You have a brotherhood and a sisterhood that if something happens to you in Kazakhstan or it happens to you in South Africa or it happens to you in Japan or it happens here in the United States, it affects law enforcement in general across the world. You know, the bad guy wins, it’s not a good day for law enforcement.

So, we tried to bridge those things and say, you know, you may have political ideological differences, you may have religious differences, you may have social differences. But as a law enforcement officer you have to learn to work together because the only people that really benefit from the fact that you don’t work together are the bad guys.

So we drilled pretty hard on trying to get that message across that a) they were important, they were important to their country, they were important to their families, and mostly they needed to learn to cooperate and work with each other because that’s the only way we’re ever going to win.

I think the need to bring different countries together and see that they have more similarities than they do differences—that need will be here till the end of time.
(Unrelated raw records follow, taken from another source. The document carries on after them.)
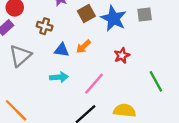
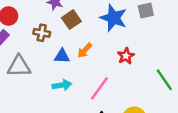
brown square: (86, 14) -> (71, 20), moved
gray triangle: (20, 56) -> (19, 66), turned 45

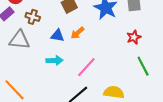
brown cross: (42, 33) -> (33, 17), moved
red star: (126, 56) -> (134, 37), moved

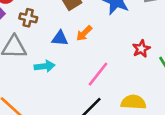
red star: (134, 37) -> (141, 49), moved
cyan arrow: (54, 60) -> (45, 66), moved

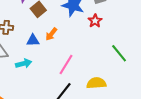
red star: (141, 49) -> (95, 21), moved

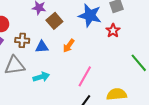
blue triangle: (33, 40) -> (42, 47), moved

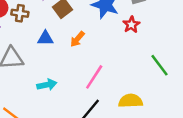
brown cross: (22, 40) -> (20, 13), moved
cyan arrow: (41, 77) -> (47, 85), moved

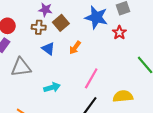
brown cross: (20, 13) -> (39, 27), moved
blue triangle: (45, 38) -> (48, 49), turned 40

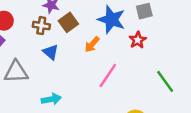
orange arrow: (75, 48) -> (92, 44), moved
pink line: (91, 78) -> (108, 75), moved

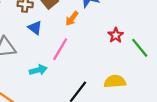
red star: (138, 40) -> (116, 35), moved
pink line: (108, 75) -> (60, 49), moved

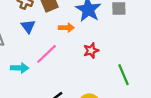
orange arrow: (72, 18) -> (66, 28), turned -144
red star: (116, 35) -> (91, 51), moved

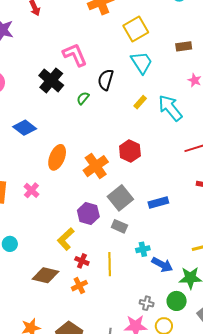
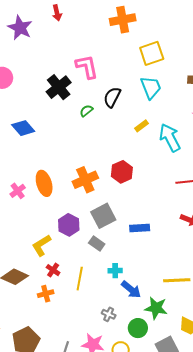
orange ellipse: (57, 157) -> (44, 183), moved, turned -50
gray cross: (147, 303) -> (109, 314), moved

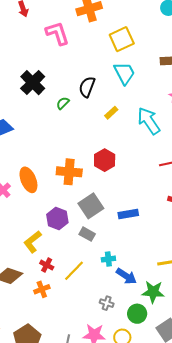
pink L-shape: (87, 67) -> (57, 33), moved
yellow rectangle: (142, 126) -> (111, 113), moved
orange cross: (85, 180) -> (69, 172), turned 35
yellow line: (80, 279) -> (74, 271), turned 40

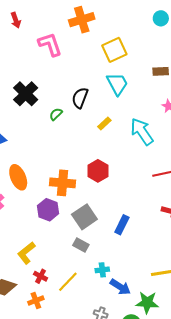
orange ellipse: (28, 180) -> (18, 177), moved
blue rectangle: (128, 214) -> (122, 225), turned -54
purple hexagon: (57, 218) -> (48, 210), moved

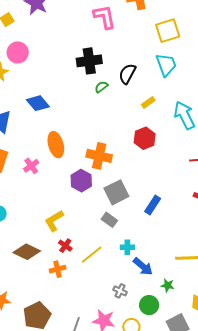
black cross: (26, 94) -> (89, 61), moved, turned 30
red hexagon: (98, 171) -> (145, 138), moved
green star: (147, 302) -> (168, 285), size x0.6

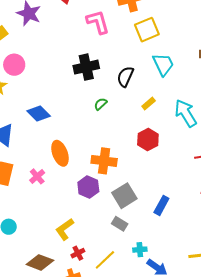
yellow square: (168, 31) -> (147, 30), moved
green semicircle: (101, 87) -> (101, 104), moved
red cross: (65, 246) -> (78, 253), turned 32

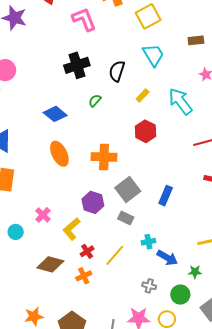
yellow square: (147, 30) -> (148, 16), moved
blue diamond: (39, 113) -> (55, 114), moved
pink cross: (37, 176) -> (43, 215), moved
purple hexagon: (88, 187) -> (93, 202), moved

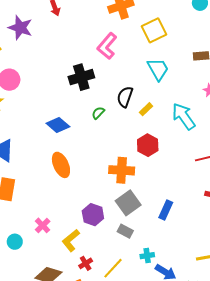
pink L-shape: (84, 19) -> (107, 46), moved, turned -120
black semicircle: (117, 71) -> (125, 97), moved
orange cross: (104, 157) -> (122, 170), moved

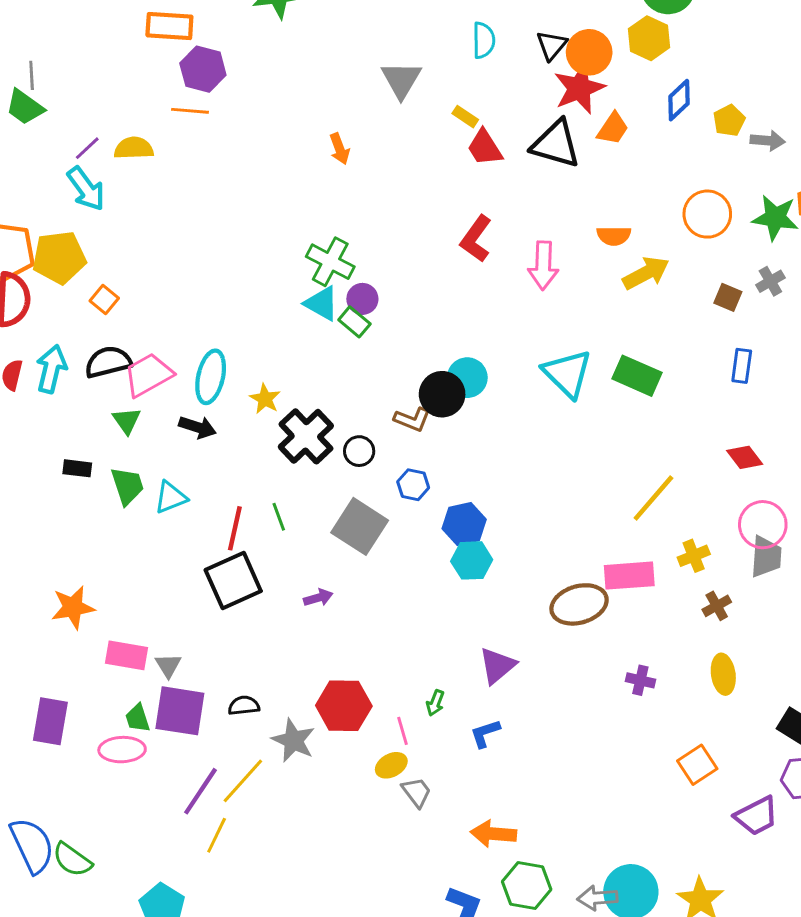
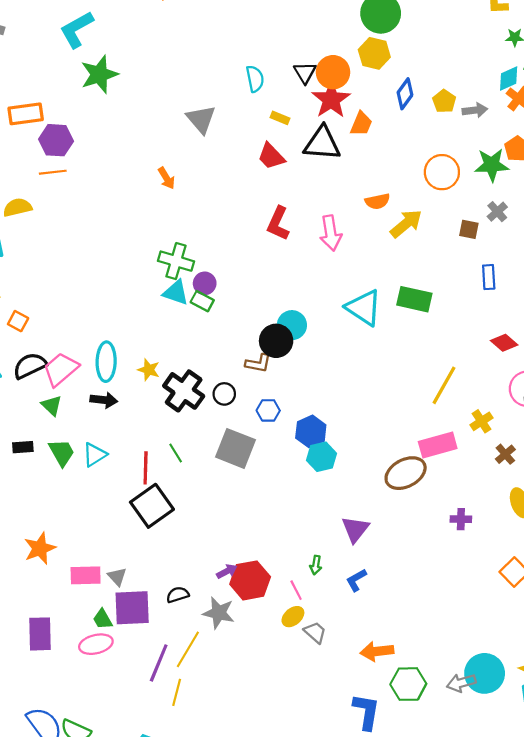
yellow rectangle: (465, 117) -> (280, 118), moved
purple arrow: (318, 598) -> (227, 571), moved

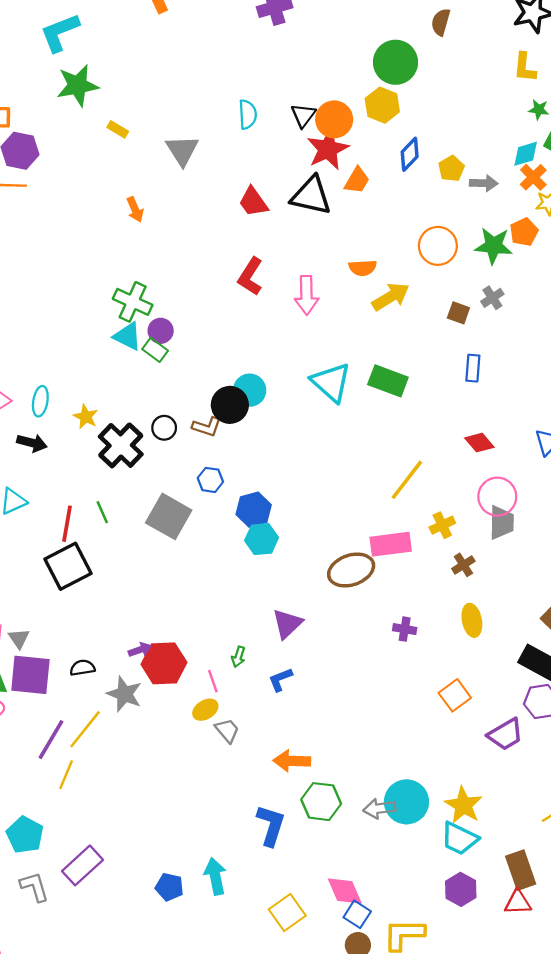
yellow rectangle: (280, 118) -> (118, 129), moved
cyan ellipse: (106, 362) -> (40, 401), size x0.7
black circle: (224, 394) -> (164, 428), moved

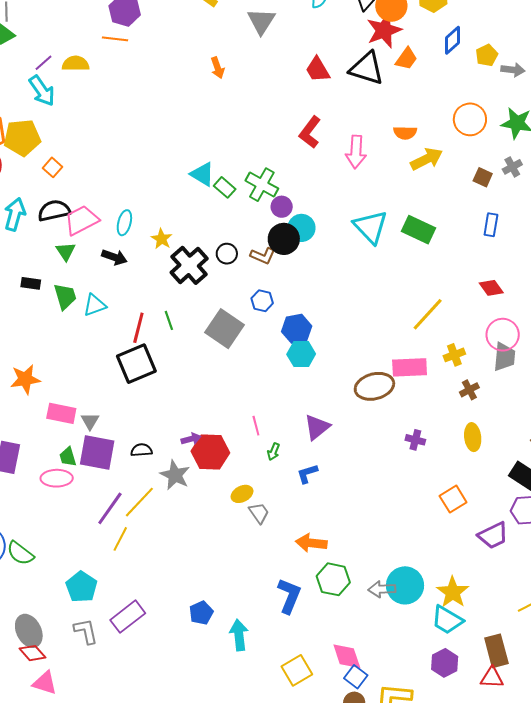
green cross: (133, 302) -> (262, 185), moved
purple circle: (161, 331) -> (282, 207), moved
pink line: (213, 681) -> (256, 426), moved
blue pentagon: (169, 887) -> (201, 613), moved, turned 30

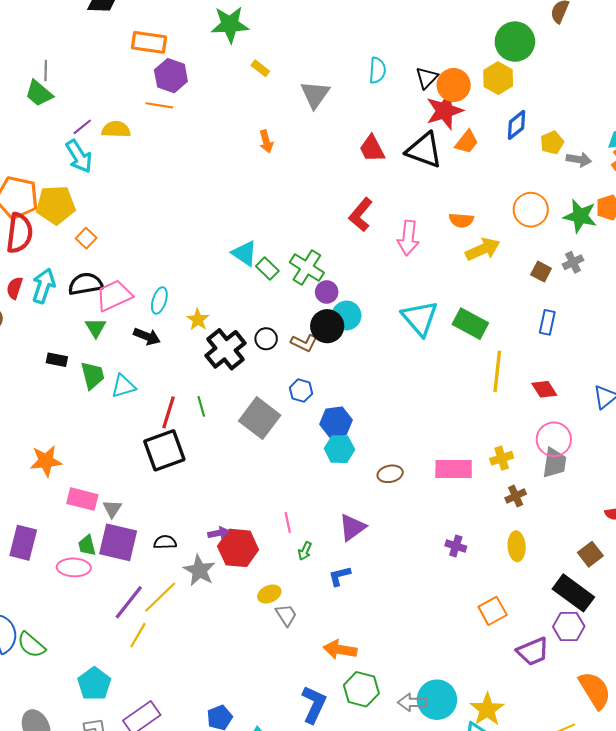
yellow line: (428, 314) -> (497, 371), moved, turned -39
brown ellipse: (374, 386) -> (390, 474), moved, size x0.6

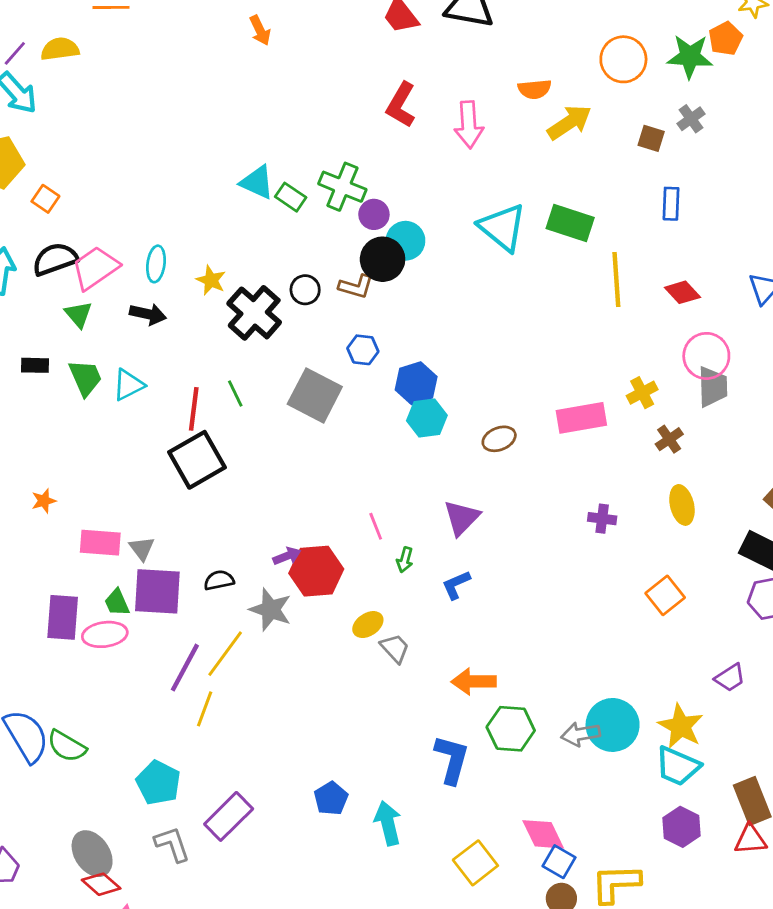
orange star: (46, 461) -> (44, 501), size x0.6
purple rectangle: (23, 543) -> (63, 617), moved
purple trapezoid: (533, 651) -> (730, 678), moved, size x0.7

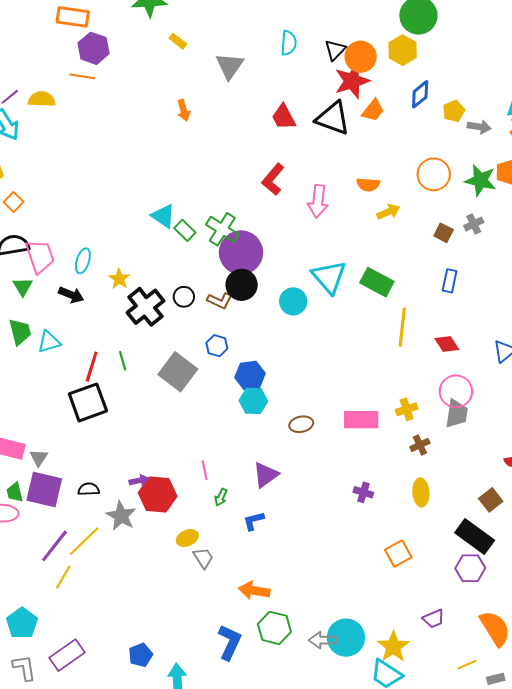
yellow arrow: (569, 122) -> (388, 212), size x0.7
purple circle: (374, 214) -> (241, 253), size x2.0
cyan circle: (405, 241) -> (293, 301), moved
pink trapezoid: (95, 268) -> (40, 256), turned 96

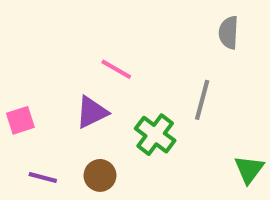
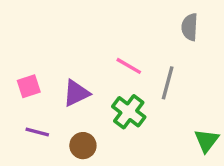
pink line: (116, 69) -> (129, 66), moved
pink square: (20, 120) -> (29, 86), moved
purple line: (43, 177) -> (37, 132), moved

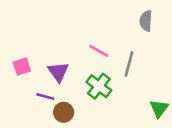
purple triangle: (76, 93) -> (58, 72), turned -40
purple line: (37, 132) -> (45, 97), moved

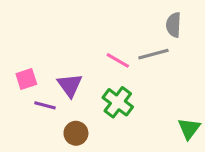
gray line: (129, 64) -> (153, 54), moved, turned 60
purple line: (45, 97) -> (45, 105), moved

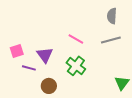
gray line: (153, 54) -> (111, 40), moved

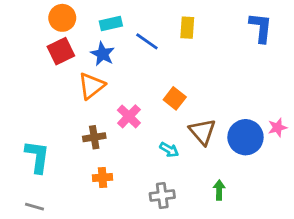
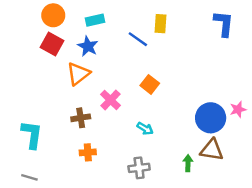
blue line: (147, 41) -> (138, 39), moved
red square: (61, 51) -> (52, 44), turned -35
brown triangle: (202, 132) -> (212, 150), moved, turned -40

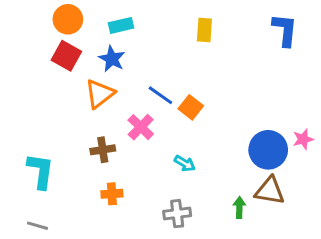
blue line: (138, 39) -> (160, 95), moved

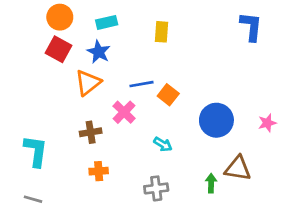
yellow rectangle: (204, 30) -> (162, 32), moved
blue line: (160, 95) -> (141, 84), turned -45
blue circle: (268, 150) -> (216, 120), moved

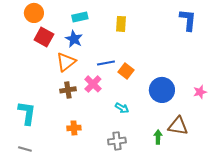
orange circle: (60, 17) -> (34, 13), moved
brown cross: (91, 132) -> (68, 90), moved

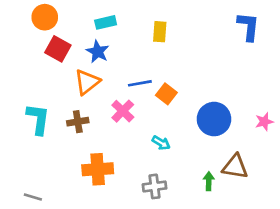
brown cross: (68, 90) -> (78, 122), moved
cyan L-shape: (27, 113) -> (38, 119), moved
orange cross: (74, 128) -> (98, 169), size x1.6

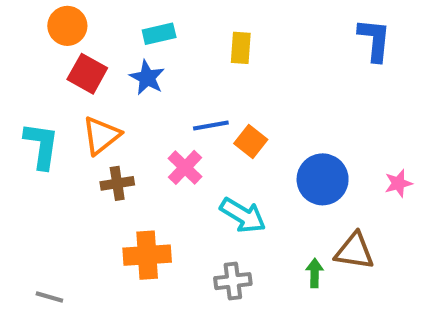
orange triangle: (87, 82) -> (101, 136), moved
cyan L-shape: (38, 119) -> (41, 145), moved
cyan arrow: (161, 143) -> (243, 215), size x1.6

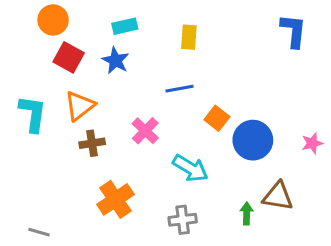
blue line: (211, 126) -> (179, 89), moved
orange square: (251, 141) -> (217, 118), moved
orange cross: (147, 255) -> (115, 199), turned -30

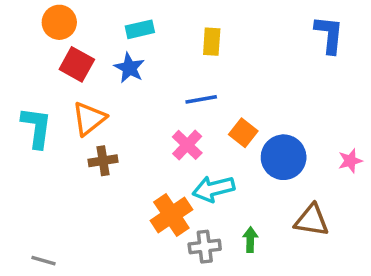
pink cross: (145, 131) -> (187, 145), moved
cyan arrow: (190, 168) -> (213, 189), turned 135
orange cross: (115, 199) -> (171, 215), moved
green arrow: (247, 213) -> (250, 240), moved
Because there’s so many things that I don’t think you realize the similarities until you actually sit down with somebody and talk with them or you do an exercise with them or you spend some time with them.

I think the FBI recognizes that this stuff is important, that this training is important for the countries from the standpoint that it does allow them to have an interaction with each other and see the Clint Eastwood good, bad and the uglies of what we do or what they do and why or how we can work together.


We were back for I think it was the fifth anniversary and there was a group that came in and they said they wanted to make a presentation and they said, this officer stood up and said, you know I’ve gone through the training down here and I’ve gone through the tactical course.

And they were getting ready to make an arrest and the guys were planning about how they were going to do it and they’re going to rush in but he said, this is what I learned down there. And he tried to talk them into not doing it. They went in and three or four officers were killed. He was wounded because he was trying to back them up. But he said he kept telling people when they were getting them out of there that he survived because of what he learned at ILEA. And I think that’s a pretty big badge to carry and say, you know what, we did some good here.